結婚という通過儀礼

「入籍」と「結婚」の違いについて…言葉研究 - 見えない道場本舗


これについては前に書いた
同性結婚と正義を考える(サンデル教授の講義から) - 国家鮟鱇
同性結婚と正義を考える(サンデル教授の講義から)その2 - 国家鮟鱇
同性結婚と正義を考える(サンデル教授の講義から)その3 - 国家鮟鱇


なぜ同棲するだけでは満足しないで結婚を求めるのか?親兄弟や親戚知人の承認を得たいからなのか?社会の承認を得たいからなのか?国家権力の承認を得たいからなのか?今の日本では公的権力が結婚を認めること、つまり婚姻届が正式に受理されることによって夫婦になったと認められたと一般に考えられている。個人主義の時代だから親が反対していてもそれで夫婦ということになる。しかしこれは現在はそう考えられているというだけで絶対的なものではない。過去の日本においては大名家とかは別にして公権力の承認など必要なかった(と思う)。重要なのは親・親族・所属する共同体の承認だったであろう。神仏が関与するといっても宗教上認められない結婚みたいな話は聞いたことがない。


将来も公的権力の承認が結婚の「通過儀礼」として重視されるとは限らない。日本では本来、婚姻届を提出するのは、結婚するために必要なものというよりも国家が国民を管理するためのものであろう。結婚すれば結婚祝い金が貰える制度などもあるらしいけど、それよりも徴税、かつては徴兵のためのものであり、徴兵は戸主は免除されるなどメリットといえばメリットだけど、それは本来徴兵されるべきものが免除されるという意味でのメリットである。

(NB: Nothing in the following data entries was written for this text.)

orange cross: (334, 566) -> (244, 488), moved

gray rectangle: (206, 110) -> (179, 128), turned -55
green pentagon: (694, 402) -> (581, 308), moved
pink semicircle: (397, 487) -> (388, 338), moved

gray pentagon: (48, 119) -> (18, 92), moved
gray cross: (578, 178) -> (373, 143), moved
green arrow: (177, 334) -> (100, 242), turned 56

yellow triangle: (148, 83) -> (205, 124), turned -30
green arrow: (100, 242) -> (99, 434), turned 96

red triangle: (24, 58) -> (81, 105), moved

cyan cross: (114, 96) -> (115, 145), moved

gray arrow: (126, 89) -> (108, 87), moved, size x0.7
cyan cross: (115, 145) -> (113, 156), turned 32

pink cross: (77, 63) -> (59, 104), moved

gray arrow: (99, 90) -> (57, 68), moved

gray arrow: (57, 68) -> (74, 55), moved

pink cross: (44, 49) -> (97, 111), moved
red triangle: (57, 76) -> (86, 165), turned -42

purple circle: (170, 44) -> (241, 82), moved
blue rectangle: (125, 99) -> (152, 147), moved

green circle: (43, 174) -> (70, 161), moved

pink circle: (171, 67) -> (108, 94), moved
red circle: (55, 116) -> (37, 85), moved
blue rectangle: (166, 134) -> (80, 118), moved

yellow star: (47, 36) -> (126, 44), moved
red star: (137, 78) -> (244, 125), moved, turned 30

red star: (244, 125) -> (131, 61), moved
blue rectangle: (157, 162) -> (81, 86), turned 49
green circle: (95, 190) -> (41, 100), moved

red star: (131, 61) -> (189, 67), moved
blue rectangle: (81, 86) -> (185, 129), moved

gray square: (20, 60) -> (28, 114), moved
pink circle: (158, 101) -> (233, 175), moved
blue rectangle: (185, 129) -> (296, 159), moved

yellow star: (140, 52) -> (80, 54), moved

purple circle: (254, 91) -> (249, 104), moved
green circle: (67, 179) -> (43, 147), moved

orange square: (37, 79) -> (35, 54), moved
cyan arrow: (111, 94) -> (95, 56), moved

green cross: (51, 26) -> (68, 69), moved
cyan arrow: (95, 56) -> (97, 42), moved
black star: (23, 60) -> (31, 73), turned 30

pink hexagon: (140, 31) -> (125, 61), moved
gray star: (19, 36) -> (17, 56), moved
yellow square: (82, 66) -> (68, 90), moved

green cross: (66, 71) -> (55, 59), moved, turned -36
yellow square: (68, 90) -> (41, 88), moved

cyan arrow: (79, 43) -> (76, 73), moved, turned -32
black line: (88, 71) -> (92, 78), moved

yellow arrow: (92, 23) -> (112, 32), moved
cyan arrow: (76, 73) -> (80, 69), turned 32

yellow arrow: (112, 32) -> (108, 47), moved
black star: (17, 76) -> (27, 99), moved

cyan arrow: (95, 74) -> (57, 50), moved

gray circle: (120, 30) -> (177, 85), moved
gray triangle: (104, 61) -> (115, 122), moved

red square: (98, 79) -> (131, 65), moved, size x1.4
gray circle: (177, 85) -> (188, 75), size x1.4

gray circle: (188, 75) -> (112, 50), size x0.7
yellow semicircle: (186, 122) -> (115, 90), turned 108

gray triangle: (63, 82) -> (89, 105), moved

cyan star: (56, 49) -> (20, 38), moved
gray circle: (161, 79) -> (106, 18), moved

ところが欧米では事情が違う。ロミオとジュリエットのように親族の承認も大事だったには違いないけれど、教会の承認による「神聖な結婚」が重要だったのだ。それを変えたのがルターだった。といっても「神聖な結婚」が廃止されたわけではなく、承認する権限が教会から国家に移動したということだ。ゆえにアメリカでは国家が結婚を承認することは「法的な賞賛」だとする見解すらある。日本では婚姻届けを事務的に受理してくれればいいんであって、法的に賞賛されたいと思ってる人はあまりいないだろう。

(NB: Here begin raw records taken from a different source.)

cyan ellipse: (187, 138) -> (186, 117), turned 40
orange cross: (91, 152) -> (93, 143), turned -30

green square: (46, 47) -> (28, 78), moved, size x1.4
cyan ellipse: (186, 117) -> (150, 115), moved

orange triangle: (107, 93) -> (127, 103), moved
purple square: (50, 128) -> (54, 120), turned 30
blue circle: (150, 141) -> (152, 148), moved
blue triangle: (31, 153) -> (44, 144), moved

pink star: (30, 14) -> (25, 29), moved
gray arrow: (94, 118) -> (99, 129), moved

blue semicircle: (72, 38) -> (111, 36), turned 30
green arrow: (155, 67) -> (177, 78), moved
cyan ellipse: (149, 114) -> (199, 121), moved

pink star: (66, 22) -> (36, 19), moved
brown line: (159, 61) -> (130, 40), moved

※ なおこういう経緯を考えれば欧米といってもカトリックが多い国とプロテスタントが多い国では結婚と国家の関係について違いがあるのではないかと推測されるけれど、詳細はわからない。上の記事ではフランス(統計上カトリックが70%とされている)のライシテへの言及がある。宗教改革の影響はカトリックにも及んでいただろう。